◆ **BRIEF**: Every line that holds the word "dans" needs to be copied from the data below.

[Collected data]

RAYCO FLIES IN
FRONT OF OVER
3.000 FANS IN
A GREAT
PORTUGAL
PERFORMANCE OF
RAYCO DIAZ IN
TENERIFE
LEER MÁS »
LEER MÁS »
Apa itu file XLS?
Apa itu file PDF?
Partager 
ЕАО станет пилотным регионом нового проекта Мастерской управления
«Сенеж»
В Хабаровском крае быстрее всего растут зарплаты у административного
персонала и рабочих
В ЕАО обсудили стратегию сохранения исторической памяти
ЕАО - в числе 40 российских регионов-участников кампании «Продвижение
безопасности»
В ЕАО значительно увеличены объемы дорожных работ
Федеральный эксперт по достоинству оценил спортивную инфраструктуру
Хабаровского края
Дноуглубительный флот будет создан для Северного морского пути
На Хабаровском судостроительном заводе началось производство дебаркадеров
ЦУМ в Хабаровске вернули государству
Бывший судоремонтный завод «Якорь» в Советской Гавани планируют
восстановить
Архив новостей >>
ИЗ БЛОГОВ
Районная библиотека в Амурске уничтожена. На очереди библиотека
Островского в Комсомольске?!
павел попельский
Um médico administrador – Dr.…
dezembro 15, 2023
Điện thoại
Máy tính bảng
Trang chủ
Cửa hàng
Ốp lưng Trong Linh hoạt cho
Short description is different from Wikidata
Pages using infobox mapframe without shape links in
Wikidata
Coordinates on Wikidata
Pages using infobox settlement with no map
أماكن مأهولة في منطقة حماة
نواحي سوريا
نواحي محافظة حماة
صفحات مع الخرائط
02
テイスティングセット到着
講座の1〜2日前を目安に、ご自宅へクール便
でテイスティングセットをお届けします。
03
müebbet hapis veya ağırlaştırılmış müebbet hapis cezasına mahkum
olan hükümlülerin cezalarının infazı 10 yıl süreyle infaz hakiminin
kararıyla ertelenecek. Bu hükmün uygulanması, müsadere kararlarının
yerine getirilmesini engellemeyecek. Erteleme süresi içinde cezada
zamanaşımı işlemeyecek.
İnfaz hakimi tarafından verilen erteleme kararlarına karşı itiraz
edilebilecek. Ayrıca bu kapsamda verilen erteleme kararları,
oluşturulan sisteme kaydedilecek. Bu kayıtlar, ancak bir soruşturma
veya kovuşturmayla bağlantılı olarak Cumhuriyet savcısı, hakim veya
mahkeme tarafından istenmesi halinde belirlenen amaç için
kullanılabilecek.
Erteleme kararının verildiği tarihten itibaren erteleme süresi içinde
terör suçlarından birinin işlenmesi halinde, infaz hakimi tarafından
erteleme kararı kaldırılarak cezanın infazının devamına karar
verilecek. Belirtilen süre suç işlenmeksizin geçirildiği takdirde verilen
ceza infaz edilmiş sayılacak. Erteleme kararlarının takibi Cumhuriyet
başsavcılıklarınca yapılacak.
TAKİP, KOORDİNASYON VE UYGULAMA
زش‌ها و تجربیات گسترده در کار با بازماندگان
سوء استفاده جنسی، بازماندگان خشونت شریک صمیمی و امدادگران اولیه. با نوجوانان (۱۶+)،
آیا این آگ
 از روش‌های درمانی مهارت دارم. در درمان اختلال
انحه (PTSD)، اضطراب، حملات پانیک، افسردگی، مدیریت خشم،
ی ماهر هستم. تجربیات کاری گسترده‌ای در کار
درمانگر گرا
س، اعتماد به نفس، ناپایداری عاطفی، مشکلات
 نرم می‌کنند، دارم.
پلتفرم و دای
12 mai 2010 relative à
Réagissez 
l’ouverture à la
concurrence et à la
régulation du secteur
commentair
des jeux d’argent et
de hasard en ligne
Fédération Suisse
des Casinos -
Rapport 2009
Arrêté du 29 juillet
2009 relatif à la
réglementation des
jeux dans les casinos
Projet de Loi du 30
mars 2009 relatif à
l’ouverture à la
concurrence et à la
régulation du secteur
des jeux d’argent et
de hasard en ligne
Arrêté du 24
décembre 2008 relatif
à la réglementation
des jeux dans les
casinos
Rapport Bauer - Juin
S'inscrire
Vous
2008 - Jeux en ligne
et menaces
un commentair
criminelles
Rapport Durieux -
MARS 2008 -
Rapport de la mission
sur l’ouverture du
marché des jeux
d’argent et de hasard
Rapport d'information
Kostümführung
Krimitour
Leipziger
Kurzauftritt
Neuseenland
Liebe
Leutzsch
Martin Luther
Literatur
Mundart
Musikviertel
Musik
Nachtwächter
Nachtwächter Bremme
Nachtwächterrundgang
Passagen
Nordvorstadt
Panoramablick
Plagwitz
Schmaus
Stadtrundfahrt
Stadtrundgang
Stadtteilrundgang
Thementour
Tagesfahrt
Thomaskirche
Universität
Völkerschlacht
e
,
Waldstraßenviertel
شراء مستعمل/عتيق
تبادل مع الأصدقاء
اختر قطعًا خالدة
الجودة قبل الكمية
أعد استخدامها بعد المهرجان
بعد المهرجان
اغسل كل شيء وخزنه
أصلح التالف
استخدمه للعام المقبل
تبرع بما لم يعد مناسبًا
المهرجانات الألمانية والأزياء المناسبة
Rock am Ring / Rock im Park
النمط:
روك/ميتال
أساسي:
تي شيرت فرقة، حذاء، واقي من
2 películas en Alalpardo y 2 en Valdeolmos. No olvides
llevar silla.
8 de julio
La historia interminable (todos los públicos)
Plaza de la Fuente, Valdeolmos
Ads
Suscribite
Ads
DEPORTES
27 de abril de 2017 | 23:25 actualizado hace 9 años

◆ **REPLY TO THE TASK**:
jeux dans les casinos
des jeux dans les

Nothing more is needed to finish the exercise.